> [Extracted material]:

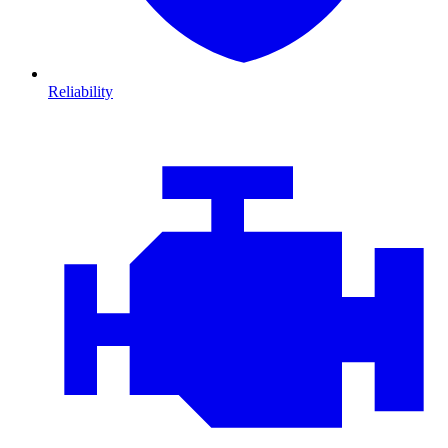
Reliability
...
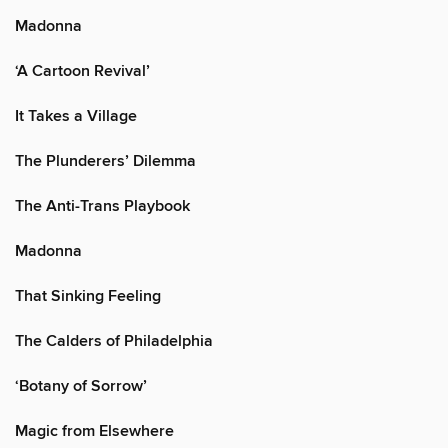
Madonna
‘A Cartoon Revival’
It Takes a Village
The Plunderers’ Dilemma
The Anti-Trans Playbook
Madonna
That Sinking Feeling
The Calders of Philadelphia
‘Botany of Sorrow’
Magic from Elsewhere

> [Description of the task]: Your answer should consist of the lines from the line with "The Calders of Philadelphia" to the line with "Magic from Elsewhere" above, repeated exactly, both ends included.

> [Task answer]:
The Calders of Philadelphia
‘Botany of Sorrow’
Magic from Elsewhere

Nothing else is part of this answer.